【速報】「失敗とはとらえていない」民間ロケット「カイロス」飛行中断措置受け、スペースワン社が会見「経験は貴重、原因を究明し再挑戦」ノズルの駆動制御に異常、飛行経路にズレ
18日午前11時に打ち上げられた「カイロス2号機」は、その直後、ミッション達成困難と判断され、飛行中断措置がとられました。
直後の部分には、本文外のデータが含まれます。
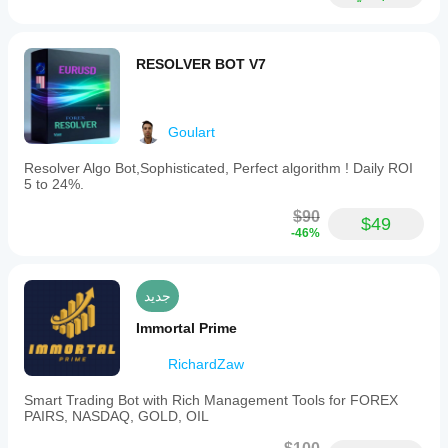
RESOLVER BOT V7
Goulart
Resolver Algo Bot,Sophisticated, Perfect algorithm ! Daily ROI
5 to 24%.
$90
$49
-46%
جديد
Immortal Prime
RichardZaw
Smart Trading Bot with Rich Management Tools for FOREX
PAIRS, NASDAQ, GOLD, OIL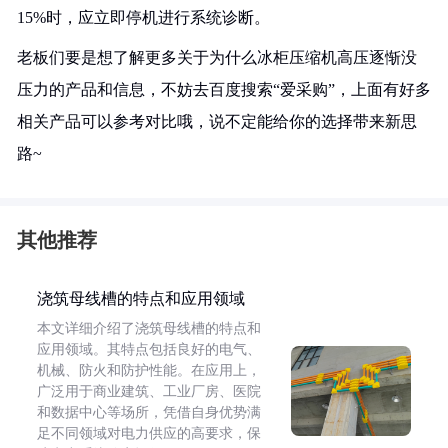
15%时，应立即停机进行系统诊断。
老板们要是想了解更多关于为什么冰柜压缩机高压逐惭没
压力的产品和信息，不妨去百度搜索“爱采购”，上面有好多
相关产品可以参考对比哦，说不定能给你的选择带来新思
路~
其他推荐
浇筑母线槽的特点和应用领域
本文详细介绍了浇筑母线槽的特点和
应用领域。其特点包括良好的电气、
机械、防火和防护性能。在应用上，
广泛用于商业建筑、工业厂房、医院
和数据中心等场所，凭借自身优势满
足不同领域对电力供应的高要求，保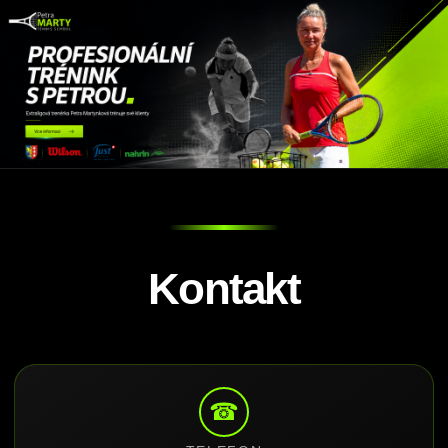
Kontakt
☎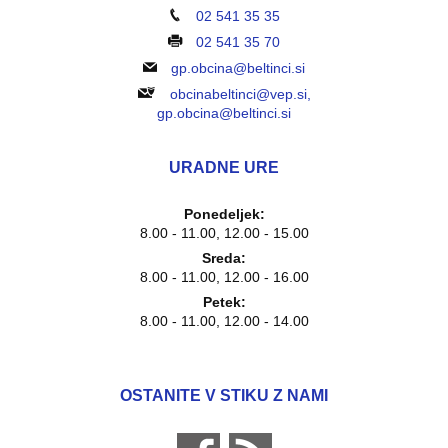
02 541 35 35
02 541 35 70
gp.obcina@beltinci.si
obcinabeltinci@vep.si,
gp.obcina@beltinci.si
URADNE URE
Ponedeljek:
8.00 - 11.00, 12.00 - 15.00
Sreda:
8.00 - 11.00, 12.00 - 16.00
Petek:
8.00 - 11.00, 12.00 - 14.00
OSTANITE V STIKU Z NAMI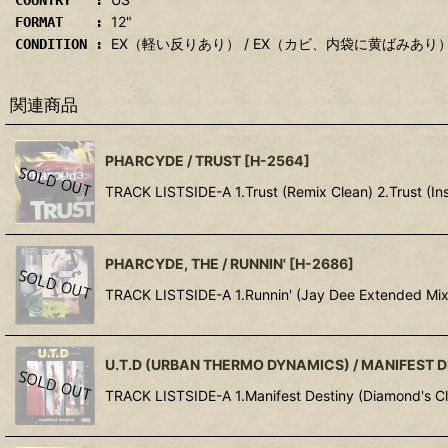
COUNTRY :
12"
FORMAT :
EX（軽い反りあり） / EX（カビ、内袋に黄ばみあり
CONDITION :
関連商品
PHARCYDE / TRUST
[
H-2564
]
TRACK LISTSIDE-A 1.Trust (Remix Clean) 2.Trust (In
PHARCYDE, THE / RUNNIN'
[
H-2686
]
TRACK LISTSIDE-A 1.Runnin' (Jay Dee Extended Mix)
U.T.D (URBAN THERMO DYNAMICS) / MANIFEST 
TRACK LISTSIDE-A 1.Manifest Destiny (Diamond's Cle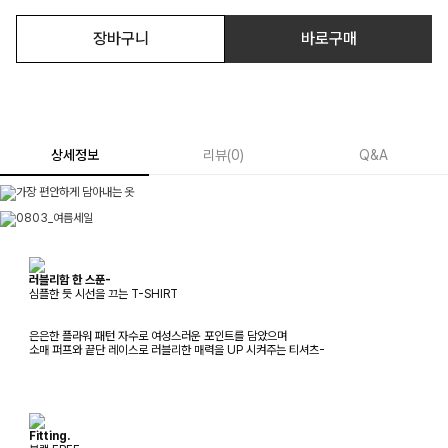
장바구니
바로구매
상세정보
리뷰
(
0
)
Q&A
러블리함 한 스푼-
심플한 듯 시선을 끄는 T-SHIRT
은은한 플라워 패턴 자수로 여성스러운 포인트를 담았으며
소매 퍼프와 끝단 레이스로 러블리한 매력을 UP 시켜주는 티셔츠-
Fitting.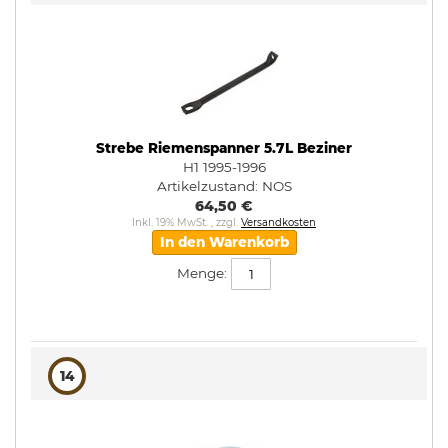
Strebe Riemenspanner 5.7L Beziner
H1 1995-1996
Artikelzustand:
NOS
64,50 €
Inkl. 19% MwSt.
,
zzgl.
Versandkosten
In den Warenkorb
Menge:
14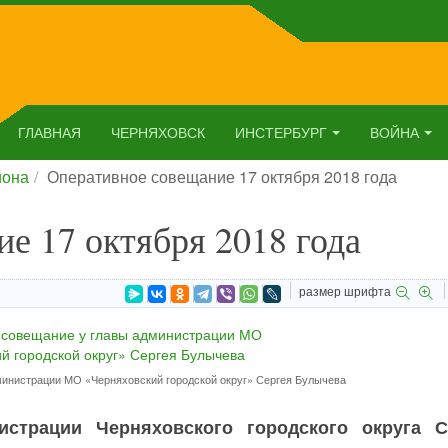
ГЛАВНАЯ
ЧЕРНЯХОВСК
ИНСТЕРБУРГ
ВОЙНА
йона
Оперативное совещание 17 октября 2018 года
е 17 октября 2018 года
размер шрифта
инистрации МО «Черняховский городской округ» Сергея Булычева
истрации Черняховского городского округа С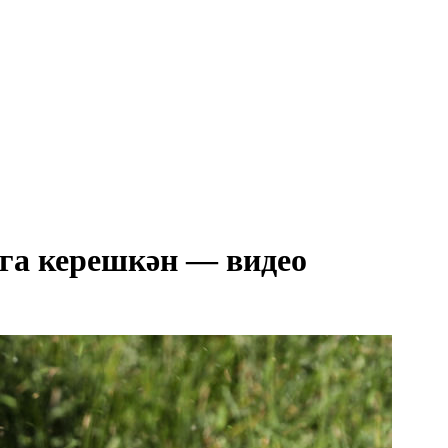
рга керешкән — видео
スペースワン社は18日午後2時半から会見を開き、判断の理由について説明しました。 【ライブ配信】スペースワン社が記者会見 “打ち上げ失敗”について説明 会見で豊田正和代表取締役社長は「今回のミッションは衛星を軌道に投入させる最終段階まで達成させることができませんでした」と謝罪しました。 打ち上げから80秒過ぎにノズルの駆動制御に異常が発生、その後、計画していた飛行経路がズレたことから、打ち上げから3分7秒の時点で「飛行中断」がなされたということですが、原因については「対策本部を立ち上げ、現在調査中」としています。 スペースワン社は「ミッションが最後まで達成できなかったことに関して、お客さまおよび、打ち上げにご尽力いただいた関係者の方々にお詫び申し上げるとともに、応援して下さった皆様のご期待に沿えなかったことを大変残念に思います。一刻も早く原因を究明し、打ち上げに再挑戦し、小型ロケットによる打ち上げサービスの実現により、宇宙ビジネスのさらなる拡大に貢献してまいります」とコメントを発表しました。
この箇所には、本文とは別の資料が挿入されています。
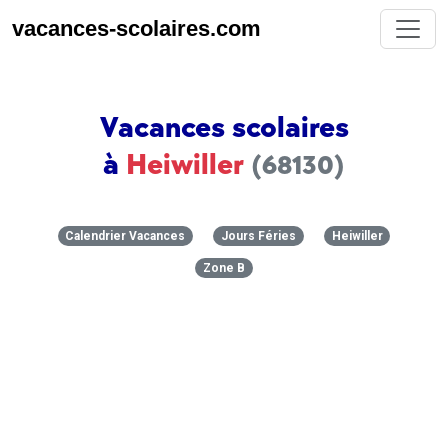
vacances-scolaires.com
Vacances scolaires
à
Heiwiller
(68130)
Calendrier Vacances
Jours Féries
Heiwiller
Zone B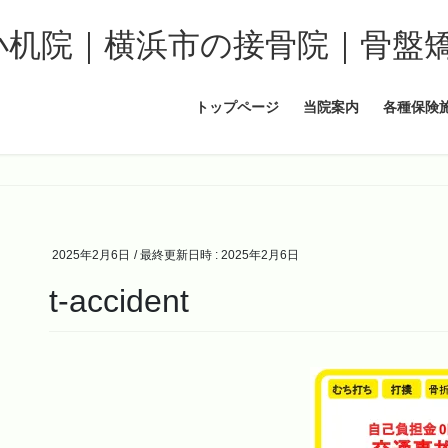
トップページ
当院案内
各種保険
2025年2月6日
/ 最終更新日時 :
2025年2月6日
t-accident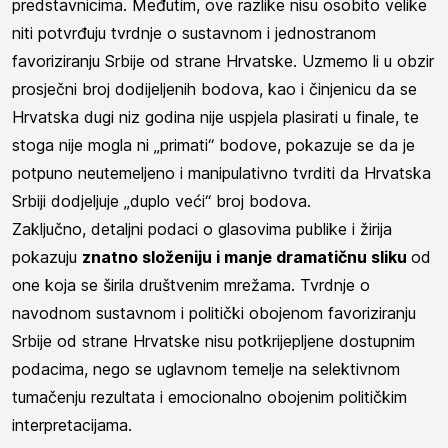
predstavnicima. Međutim, ove razlike nisu osobito velike
niti potvrđuju tvrdnje o sustavnom i jednostranom
favoriziranju Srbije od strane Hrvatske. Uzmemo li u obzir
prosječni broj dodijeljenih bodova, kao i činjenicu da se
Hrvatska dugi niz godina nije uspjela plasirati u finale, te
stoga nije mogla ni „primati“ bodove, pokazuje se da je
potpuno neutemeljeno i manipulativno tvrditi da Hrvatska
Srbiji dodjeljuje „duplo veći“ broj bodova.
Zaključno, detaljni podaci o glasovima publike i žirija
pokazuju
znatno složeniju i manje dramatičnu sliku
od
one koja se širila društvenim mrežama. Tvrdnje o
navodnom sustavnom i politički obojenom favoriziranju
Srbije od strane Hrvatske nisu potkrijepljene dostupnim
podacima, nego se uglavnom temelje na selektivnom
tumačenju rezultata i emocionalno obojenim političkim
interpretacijama.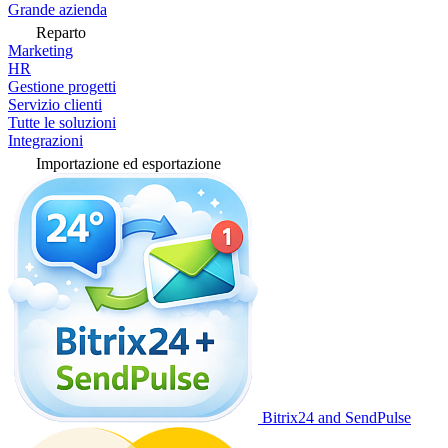
Grande azienda
Reparto
Marketing
HR
Gestione progetti
Servizio clienti
Tutte le soluzioni
Integrazioni
Importazione ed esportazione
Bitrix24 and SendPulse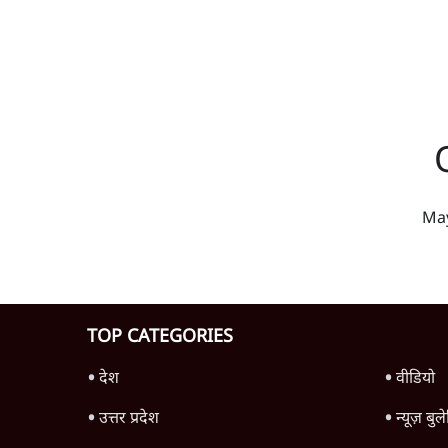
May
TOP CATEGORIES
देश
वीडियो
उत्तर प्रदेश
न्यूज़ बुल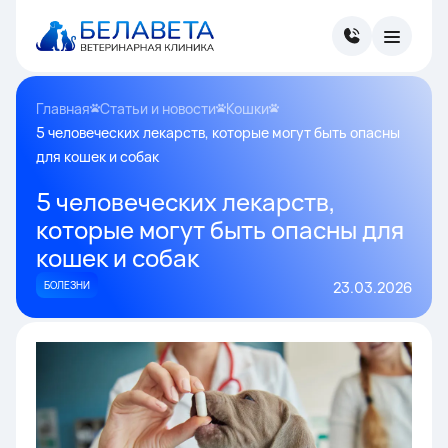
Главная
Статьи и новости
Кошки
5 человеческих лекарств, которые могут быть опасны
для кошек и собак
5 человеческих лекарств,
которые могут быть опасны для
кошек и собак
БОЛЕЗНИ
23.03.2026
■スペースワン社の社長「失敗とはとらえていません、経験は非常に貴重」
打ち上げ後、ロケットがクルクル回っているように見えたことについては、ノズルの駆動制御に異常が生じたことから、正しい姿勢を保てず機体が回転したということです。 豊田正和社長は、「私どもは今回の事象を失敗とはとらえていません。経験は非常に貴重だと思っています」とのべ、今回のデータも次の「3号機」に向けて活用したいと意気込みを見せました。 ロケット開発を行う民間企業「スペースワン」は、和歌山県串本町の民間発射場で「カイロス2号機」の打ち上げを18日午前11時00分に実施しました。当初は14日の打ち上げを目指していましたが、直前に「強風」のために突如「延期」され、15日に再設定された打ち上げも風の影響で再度延期が発表。今回が2号機として三度目となる打ち上げの挑戦でした。 「スペースワン」は、民間としては日本で初めてとなるロケットの発射場を串本町に整備し、ことし3月、民間ロケット「カイロス」を打ち上げましたが、発射直後に爆発し墜落しています。この爆発の原因についてスペースワンは「推力の不足による速度の低下で正常飛行範囲から逸脱したことで安全装置が作動した」としていました。 ロケット「カイロス2号機」は初号機と同じく、全長約18メートル重さ約23トンと、既存のロケットの中では小型です。名前の由来はギリシャ神話の「時間の神様」からとられています。スペースワンは、契約から打ち上げまでを世界最短の1年以内にすることを目標にしています。 日本のロケット打ち上げはこれまで、宇宙航空研究開発機構(JAXA)などが主導していました。民間では2019年5月に、北海道大樹町でベンチャー企業「インターステラテクノロジズ」が開発したロケットが初めて打ち上げに成功しましたが、人工衛星は搭載していませんでした。 「カイロス2号機」は、初号機と比べて燃焼速度の予測などを見直し改良を加え、さらに搭載する衛星は1基から5基へ増やしていました。衛星が軌道に投入されれば民間では初めての快挙でした。 スペースワンは打ち上げ費用を明らかにしていませんが、1回あたり約8億円で人工衛星を打ち上げ可能とされる米国企業「ロケットラボ」にも引けを取らない価格を目指すとし、打ち上げの頻度は2020年代中に1年あたり20回を目標に掲げています。